Indikator 27 : Menulis dengan ilustrasi tertentu

       Menulis pada dasarnya adalah usaha untuk menuangkan ide,pikiran, perasaan, dan kemauan dengan wahana bahasa tulis. Apabila kita akan menulis teks dengan ilustrasi tertentu kita harus memperhatikan data yang terdapat pada teks. Dan untuk mengubah satu teks misalkan dari teks observasi ke teks eksposisi perlu memperhatikan struktur teks tersebut.

Indikator 28 : Mengubah teks ke bentuk lain

Hal yang harus diperhatikan ketika kita akan mengubah sebuah teks ke bentuk lain adalah kita harus menyusun teks tersebut sesuai dengan struktur teks yang baru. Misalnya, jika kita hendak mengubah teks laporan hasil observasi menjadi teks eksposisi, kita harus mengetahui struktur teks eksposisi dan memastikan penulisannya sesuai dengan struktur teks eksposisi.

Indikator 29 : Menunjukkan kata yang tidak sesuai kaidah

Kata yang sesuai kaidah adalah kata yang sesuai kaidah bahasa Indonesia. Untuk lebih memahami kaidah tersebut kalian bisa mempelajari buku Pedoman Umum Ejaan Bahasa Indonesia. Dan untuk mengetahui kosa kata yang baku kalian bisa melihat Kamus Besar Bahasa Indonesia (KBBI).
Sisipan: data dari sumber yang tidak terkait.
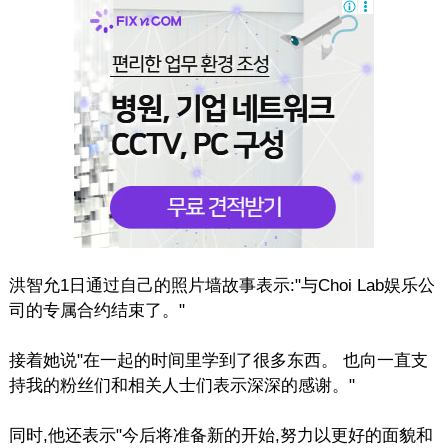
洪智允1日通过自己的照片墙故事表示:"与Choi Lab娱乐公
司的专属合约结束了。"
接着她说"在一起的时间里学到了很多东西。 也向一直支
持我的粉丝们和相关人士们表示深深的感谢。"
同时,他还表示"今后将准备新的开始,努力以更好的面貌和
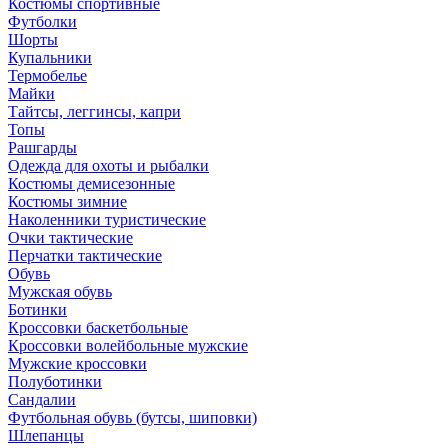
Костюмы спортивные
Футболки
Шорты
Купальники
Термобелье
Майки
Тайтсы, леггинсы, капри
Топы
Рашгарды
Одежда для охоты и рыбалки
Костюмы демисезонные
Костюмы зимние
Наколенники туристические
Очки тактические
Перчатки тактические
Обувь
Мужская обувь
Ботинки
Кроссовки баскетбольные
Кроссовки волейбольные мужские
Мужские кроссовки
Полуботинки
Сандалии
Футбольная обувь (бутсы, шиповки)
Шлепанцы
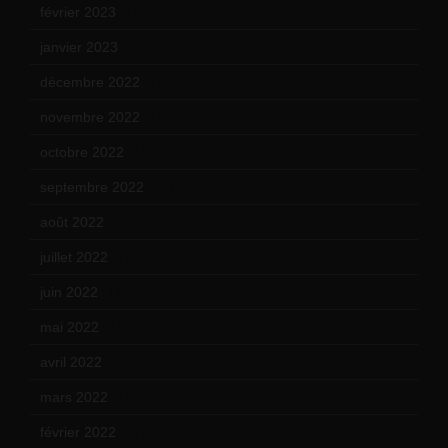
février 2023
(14)
janvier 2023
(17)
décembre 2022
(15)
novembre 2022
(14)
octobre 2022
(16)
septembre 2022
(15)
août 2022
(14)
juillet 2022
(15)
juin 2022
(11)
mai 2022
(11)
avril 2022
(13)
mars 2022
(15)
février 2022
(17)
Indikator 30 : Menunjukkan kalimat yang tidak sesuai kaidah

          Sebuah kalimat dikatakan tidak efektif apabila tidak memenuhi hal berikut:
1.   Unsur-unsur kalimat tidak lengkap
     Sebuah kalimat minimal terdapat dua unsur yaitu subjek dan predikat. 
2.  Unsur-unsur kalimat tidak tepat
    Unsur-unsur dalam kalimat harus ditempatkan pada tempat yang tepat. Maksudnya jabatan subjek-predikat diletakkan pada tempat yang tepat, jika tidak maka kalimat tersebut menjadi tidak efektif.
3.  Penggunaan unsur-unsur kalimat yang berlebihan
   Unsur yang berlebihan tersebut dapat berupa penggunaan kata yang sama artinya atau pemakaian kata tugas yang tidak perlu.
4.  Pilihan kata yang tidak tepat
   Kesalahan pemilihan kata bisa dipengaruhi oleh pemakaian bahasa sehari-hari atau pengaruh dari bahasa asing juga ketidakpahaman makna kata.
5.  Tidak logis

   Kalimat logis artinya perkataan  yang masuk akal, sesuai dengan logika, benar menurut penalaran.